This Appendix will show you how to launch H2O-3 and Sparkling Water clusters on your local machine so that you can run the code samples in this book. We will also show you how to launch H2O-3 clusters in the 90-day free trial environment for the H2O AI Cloud. This trial environment includes Enterprise Steam to launch and manage H2O clusters on Kubernetes infrastructure.
Note on Environments
Architecture: As introduced in Chapter 2, Platform Components and Key Concepts, you will use a client environment (with the H2O-3 or Sparkling Water libraries implemented) to run commands against a remote H2O-3 or Sparkling Water architecture distributed across multiple server nodes on a Kubernetes or Hadoop cluster. For small datasets, however, the architecture can be launched locally as a single process on the same machine as the client.

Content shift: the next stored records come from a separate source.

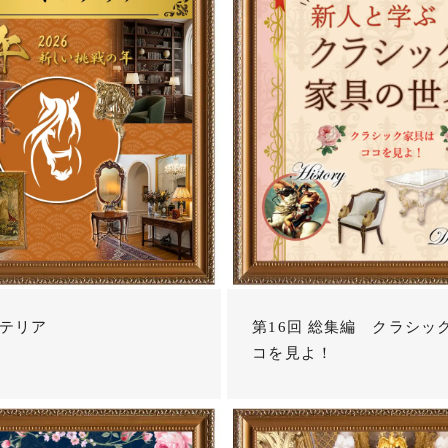
テリア
第16回 総集編 クラシッ
コを見よ！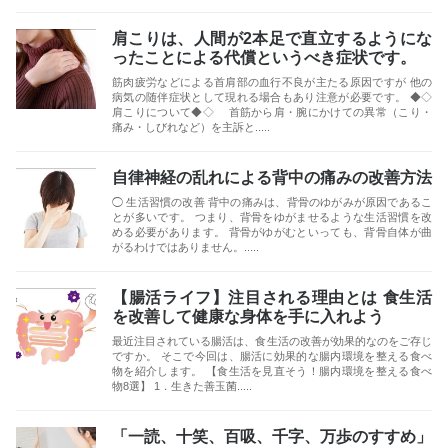
肩こりは、人間が2本足で直立するようにな
ったことによる代償というべき症状です。
筋肉疲労などによる首肩部の血行不良が主たる原因ですが 他の
病気の随伴症状として現れる場合もあり注意が必要です。 ◆◇
肩こりについて◆◇ 首筋から肩・腕にかけての異常（こり・
痛み・しびれなど）を主訴と.....
自律神経の乱れによる背中の痛みの改善方法
◯ 生活習慣の改善 背中の痛みは、背骨のゆがみが原因であるこ
とが多いです。 つまり、背骨をゆがませるような生活習慣を改
める必要があります。 背骨がゆがむといっても、背骨自体が曲
がるわけではありません。.....
【腸活ライフ】注目される理由とは 食生活
を改善して健康な身体を手に入れよう
最近注目されている腸活は、食生活の改善が効果的なのをご存じ
ですか。 そこで今回は、腸活に効果的な腸内環境を整える食べ
物を紹介します。 【食生活を見直そう！腸内環境を整える食べ
物8選】 1．生きた善玉菌.....
「一読、十笑、百吸、千字、万歩のすすめ」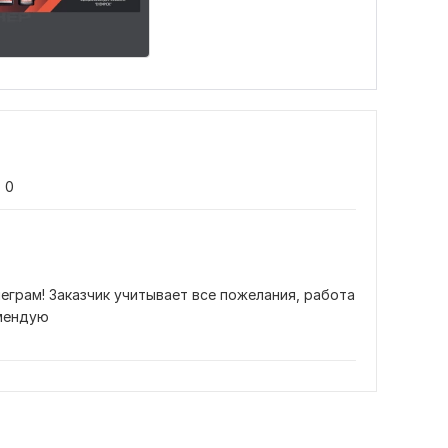
0
еграм! Заказчик учитывает все пожелания, работа 
омендую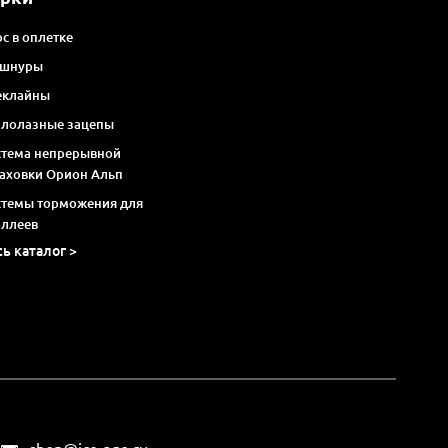
с в оплетке
 шнуры
еклайны
алолазные зацепы
стема непрерывной
раховки Орион Альп
стемы торможения для
оллеев
сь каталог >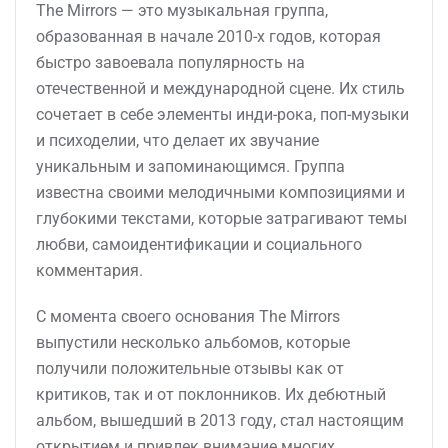
The Mirrors — это музыкальная группа,
образованная в начале 2010-х годов, которая
быстро завоевала популярность на
отечественной и международной сцене. Их стиль
сочетает в себе элементы инди-рока, поп-музыки
и психоделии, что делает их звучание
уникальным и запоминающимся. Группа
известна своими мелодичными композициями и
глубокими текстами, которые затрагивают темы
любви, самоидентификации и социального
комментария.
С момента своего основания The Mirrors
выпустили несколько альбомов, которые
получили положительные отзывы как от
критиков, так и от поклонников. Их дебютный
альбом, вышедший в 2013 году, стал настоящим
открытием и привлек внимание многих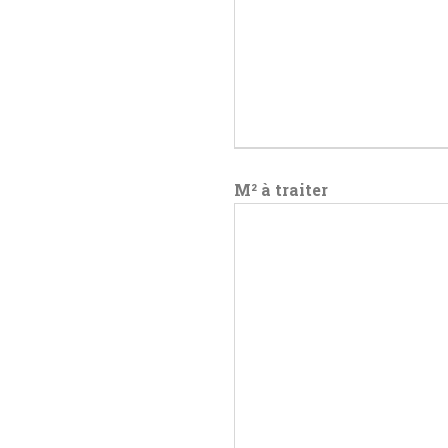
M² à traiter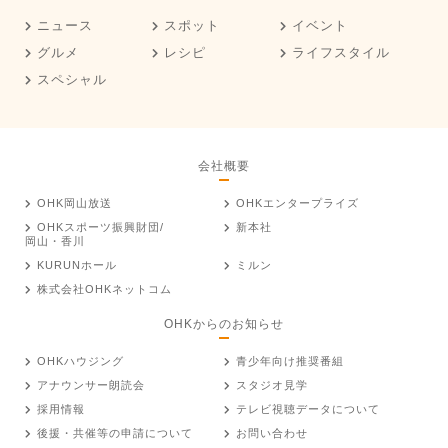
ニュース
スポット
イベント
グルメ
レシピ
ライフスタイル
スペシャル
会社概要
OHK岡山放送
OHKエンタープライズ
OHKスポーツ振興財団/
新本社
岡山・香川
KURUNホール
ミルン
株式会社OHKネットコム
OHKからのお知らせ
OHKハウジング
青少年向け推奨番組
アナウンサー朗読会
スタジオ見学
採用情報
テレビ視聴データについて
後援・共催等の申請について
お問い合わせ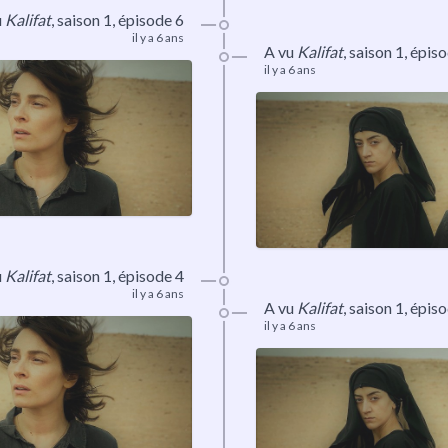
u
Kalifat
,
saison 1
, épisode 6
il y a 6 ans
A vu
Kalifat
,
saison 1
, épis
il y a 6 ans
u
Kalifat
,
saison 1
, épisode 4
il y a 6 ans
A vu
Kalifat
,
saison 1
, épis
il y a 6 ans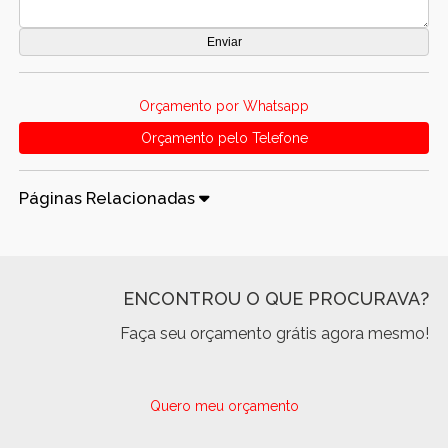
Orçamento por Whatsapp
Orçamento pelo Telefone
Páginas Relacionadas
ENCONTROU O QUE PROCURAVA?
Faça seu orçamento grátis agora mesmo!
Quero meu orçamento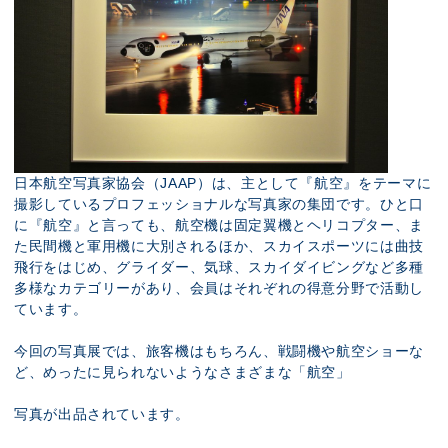
日本航空写真家協会（JAAP）は、主として『航空』をテーマに
撮影しているプロフェッショナルな写真家の集団です。ひと口
に『航空』と言っても、航空機は固定翼機とヘリコプター、ま
た民間機と軍用機に大別されるほか、スカイスポーツには曲技
飛行をはじめ、グライダー、気球、スカイダイビングなど多種
多様なカテゴリーがあり、会員はそれぞれの得意分野で活動し
ています。
今回の写真展では、旅客機はもちろん、戦闘機や航空ショーな
ど、めったに見られないようなさまざまな「航空」
写真が出品されています。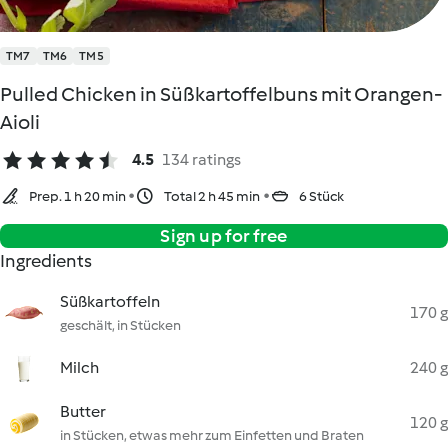
TM7
TM6
TM5
Pulled Chicken in Süßkartoffelbuns mit Orangen-
Aioli
4.5
134 ratings
Prep. 1 h 20 min
Total 2 h 45 min
6 Stück
Sign up for free
Ingredients
Süßkartoffeln
170 g
geschält, in Stücken
Milch
240 g
Butter
120 g
in Stücken, etwas mehr zum Einfetten und Braten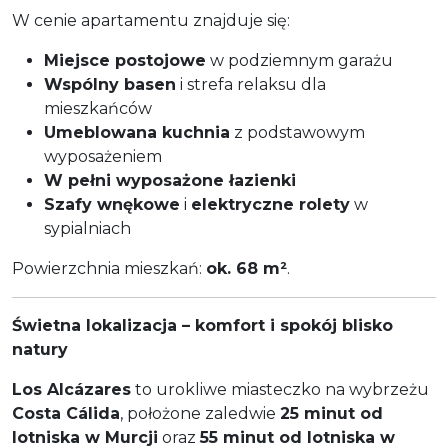
W cenie apartamentu znajduje się:
Miejsce postojowe
w podziemnym garażu
Wspólny basen
i strefa relaksu dla
mieszkańców
Umeblowana kuchnia
z podstawowym
wyposażeniem
W pełni wyposażone łazienki
Szafy wnękowe
i
elektryczne rolety
w
sypialniach
Powierzchnia mieszkań:
ok. 68 m²
.
Świetna lokalizacja – komfort i spokój blisko
natury
Los Alcázares
to urokliwe miasteczko na wybrzeżu
Costa Cálida
, położone zaledwie
25 minut od
lotniska w Murcji
oraz
55 minut od lotniska w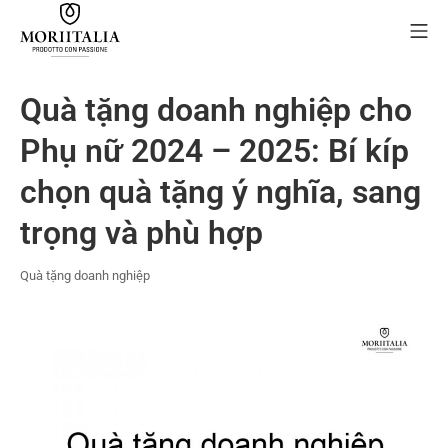
Skip
Mo
to
content
MORIIALIA
Quà tặng doanh nghiệp cho
Phụ nữ 2024 – 2025: Bí kíp
chọn quà tặng ý nghĩa, sang
trọng và phù hợp
Quà tặng doanh nghiệp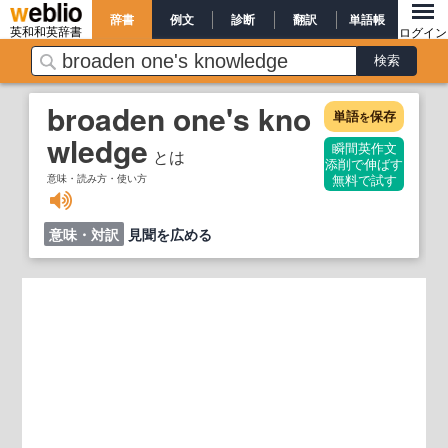
辞書
例文
診断
翻訳
単語帳
英和和英辞書
ログイン
broaden one's kno
単語
保存
を
wledge
瞬間英作文
とは
添削で伸ばす
意味・読み方・使い方
無料で試す
意味・対訳
見聞を広める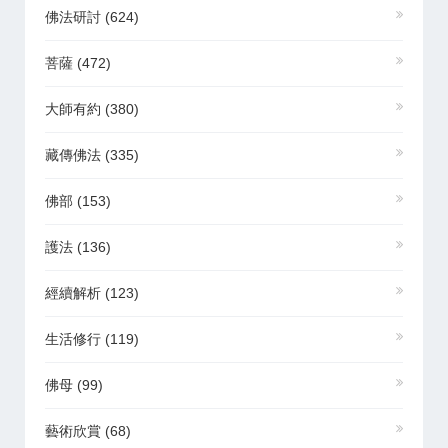
佛法研討
(624)
菩薩
(472)
大師有約
(380)
藏傳佛法
(335)
佛部
(153)
護法
(136)
經續解析
(123)
生活修行
(119)
佛母
(99)
藝術欣賞
(68)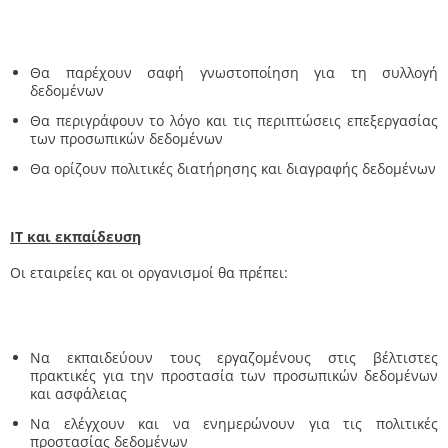
Θα παρέχουν σαφή γνωστοποίηση για τη συλλογή
δεδομένων
Θα περιγράφουν το λόγο και τις περιπτώσεις επεξεργασίας
των προσωπικών δεδομένων
Θα ορίζουν πολιτικές διατήρησης και διαγραφής δεδομένων
IT και εκπαίδευση
Οι εταιρείες και οι οργανισμοί θα πρέπει:
Να εκπαιδεύουν τους εργαζομένους στις βέλτιστες
πρακτικές για την προστασία των προσωπικών δεδομένων
και ασφάλειας
Να ελέγχουν και να ενημερώνουν για τις πολιτικές
προστασίας δεδομένων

Versions: Functionality and code samples from this book use the following versions: H2O-3 version 3.34.0.7, and Sparkling Water version 3.34.0.7-1-3.2 to run on Spark 3.2. You will set up your environment with the latest (most recent) stable versions, which will allow you to run the same code samples from this book but will also include capabilities in H2O-3 and Sparkling Water that were added after the book was written.
Languages: You can set up your client environment in Python, R, or Java/Scala. We will use Python in this book. Your Python client can be a Jupyter notebook, PyCharm, or other.
Let's learn how to run H2O-3 entirely in your local environment.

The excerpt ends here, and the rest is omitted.